Mo at Gold Bluffs Beach

Those were the summer days of very high and very low tides and of very long days and very short nights. You found yourself using the word “very” a lot. Once past the springy solstice on Mystery Island the change of tides can be as much as 19 feet.  The water flows in and flows out four times a day.  The sun drags its long way, rolling along the Western horizon until almost ten at night.  We’d built a little greenhouse and all the gardens were pulsing.  Sweetpeas and real peas, corn and beans and rasberries. Very very.

Oona and I decided we’d camp out as the Firesign Theatre played a date at the Golden State Theater in Monterey, the theater owned by Warren Dewey, the same person from whose studio in Los Angeles we’d broadcast our XM radio show called “Fools in Space.”  Warren’s a (very)  nice man who’d offered us a rental deal for his beautifully restored theater that made us more money per man than we’d ever seen in any show in our endless history and this meant that dollar worries were way less than usual. And the big blonde and I therefore decided to take the tent-trailer down to California and spend a week at the Marina Dunes RV park in nearby Marina, at the bottom of the Bay of Monterey, where the sand has piled up over several thousand millennia into dunes now protected by careful stewards.  The RV park is right in the middle of the dunes. It was to be the first RV park we’d ever stayed in, given the fact that for  some thirty-five years of tent camping we’d had no need of plugging a plug into much of anything at all.

(The tent-trailer is a pop-up made by Coleman under their Fleetwood moniker and we bought it two years ago.  It travels nicely, barely showing up behind our suburban which boasts two Yakima carriers on top.  We had the usual five dogs with us: three cattle dogs and the two Chihuahua mixes who have lately come to rule our lives.)

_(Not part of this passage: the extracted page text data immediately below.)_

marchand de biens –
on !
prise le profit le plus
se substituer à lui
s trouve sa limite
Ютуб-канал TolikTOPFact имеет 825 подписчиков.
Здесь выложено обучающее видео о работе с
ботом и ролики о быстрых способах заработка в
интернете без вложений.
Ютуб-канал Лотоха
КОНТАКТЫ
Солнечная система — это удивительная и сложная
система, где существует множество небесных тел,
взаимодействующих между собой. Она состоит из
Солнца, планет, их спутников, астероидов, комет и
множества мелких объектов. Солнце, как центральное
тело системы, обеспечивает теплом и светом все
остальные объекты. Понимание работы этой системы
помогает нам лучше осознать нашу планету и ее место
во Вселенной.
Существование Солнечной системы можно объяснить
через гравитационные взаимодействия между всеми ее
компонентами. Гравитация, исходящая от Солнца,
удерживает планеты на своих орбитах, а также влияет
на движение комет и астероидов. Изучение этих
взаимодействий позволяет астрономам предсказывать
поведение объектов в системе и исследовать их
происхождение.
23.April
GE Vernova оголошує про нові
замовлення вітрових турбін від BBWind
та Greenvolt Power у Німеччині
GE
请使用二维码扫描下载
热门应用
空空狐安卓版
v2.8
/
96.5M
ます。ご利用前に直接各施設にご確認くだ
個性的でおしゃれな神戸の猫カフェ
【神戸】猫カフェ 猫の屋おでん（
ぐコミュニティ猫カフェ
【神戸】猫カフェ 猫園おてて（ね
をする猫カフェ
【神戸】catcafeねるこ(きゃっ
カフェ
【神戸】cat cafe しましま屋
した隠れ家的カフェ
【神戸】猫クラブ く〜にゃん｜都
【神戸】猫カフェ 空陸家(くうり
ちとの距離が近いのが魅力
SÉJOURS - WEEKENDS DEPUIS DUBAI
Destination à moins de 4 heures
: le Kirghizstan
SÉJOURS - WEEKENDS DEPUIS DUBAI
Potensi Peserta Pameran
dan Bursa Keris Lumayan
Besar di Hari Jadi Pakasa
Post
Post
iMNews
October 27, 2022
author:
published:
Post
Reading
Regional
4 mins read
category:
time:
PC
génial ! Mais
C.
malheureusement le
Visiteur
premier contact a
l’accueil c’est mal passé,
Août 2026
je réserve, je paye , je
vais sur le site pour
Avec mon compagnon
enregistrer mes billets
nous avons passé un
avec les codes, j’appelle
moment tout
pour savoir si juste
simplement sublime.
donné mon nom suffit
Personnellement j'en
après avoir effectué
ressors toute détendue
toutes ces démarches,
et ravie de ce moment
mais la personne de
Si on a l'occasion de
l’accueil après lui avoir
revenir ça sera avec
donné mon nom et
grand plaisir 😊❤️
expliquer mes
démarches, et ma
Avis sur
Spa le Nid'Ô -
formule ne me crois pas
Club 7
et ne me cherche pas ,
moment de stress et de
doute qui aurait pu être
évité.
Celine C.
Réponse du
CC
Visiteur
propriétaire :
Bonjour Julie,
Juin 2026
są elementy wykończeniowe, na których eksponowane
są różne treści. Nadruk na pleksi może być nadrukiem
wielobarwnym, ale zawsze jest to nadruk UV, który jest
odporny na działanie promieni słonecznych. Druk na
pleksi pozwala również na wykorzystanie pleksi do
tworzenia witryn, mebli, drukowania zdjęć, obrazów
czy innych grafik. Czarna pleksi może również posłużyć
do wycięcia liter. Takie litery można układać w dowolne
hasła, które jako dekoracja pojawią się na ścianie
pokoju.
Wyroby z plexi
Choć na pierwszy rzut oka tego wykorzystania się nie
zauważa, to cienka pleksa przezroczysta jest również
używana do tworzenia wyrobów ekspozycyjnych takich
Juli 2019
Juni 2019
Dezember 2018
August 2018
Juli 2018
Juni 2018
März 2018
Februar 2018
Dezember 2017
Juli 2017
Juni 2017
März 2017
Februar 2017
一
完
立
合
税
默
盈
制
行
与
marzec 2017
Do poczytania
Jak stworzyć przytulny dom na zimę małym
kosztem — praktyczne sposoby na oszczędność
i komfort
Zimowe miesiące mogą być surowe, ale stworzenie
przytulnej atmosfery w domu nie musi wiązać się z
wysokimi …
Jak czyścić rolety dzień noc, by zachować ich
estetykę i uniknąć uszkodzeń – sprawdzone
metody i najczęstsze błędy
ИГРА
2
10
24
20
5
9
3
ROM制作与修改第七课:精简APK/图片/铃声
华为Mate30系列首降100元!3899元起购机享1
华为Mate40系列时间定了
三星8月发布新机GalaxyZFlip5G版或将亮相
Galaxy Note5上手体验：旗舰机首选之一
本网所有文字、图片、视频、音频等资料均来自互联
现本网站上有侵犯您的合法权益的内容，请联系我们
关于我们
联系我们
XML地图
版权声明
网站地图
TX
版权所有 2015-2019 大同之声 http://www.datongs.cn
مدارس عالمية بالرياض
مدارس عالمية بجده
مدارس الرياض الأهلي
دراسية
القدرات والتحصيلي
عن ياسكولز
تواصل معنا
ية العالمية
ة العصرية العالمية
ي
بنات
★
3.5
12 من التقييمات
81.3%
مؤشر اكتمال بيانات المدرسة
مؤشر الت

The Monterey Peninsula was the beach for me growing up inland in Fresno, in the flat old San Joaquin Valley of Central California.  When I was a teenager, my parents spent two summer weeks or so of a couple of years or so renting a bungalow in the little town of Carmel, where the picturesque cottages are set among the twisted black shore trees and the Big Sur stretches south.  When I was a kid, in the Fifties, this was the world of everything desirable to me; it was literary in the sense that John Steinbeck and Gary Snyder were literary. I was from Fresno and therefore William Saroyan was the writer I most knew and was most mystified by.  It was always hard for me to understand how someone who could write might be from a town that seemed to me to be as familiar as the Fresno Bee, as mundane as well, as mundane as my mundane self, struggling with little poems and littler stories and my paper route. Carmel and Big Sur were the wild coast, the cliffs dropping to the surging water surface of the Pacific, the fogs set up on the hills like hats, the weather always sweater weather, the nights solid and black and dripping in the fogs with the smell of the Eucalyptus trees and the pines. On The Road was rumbling around my brain, the big flat records were red see-through vinyls from Pacific Jazz and Monterey was still an old town and Cannery Row seemed the same as in the book. This was my beach and I read and took long walks up into the old graveyard way up above Carmel Bay, in the days just before I could drive.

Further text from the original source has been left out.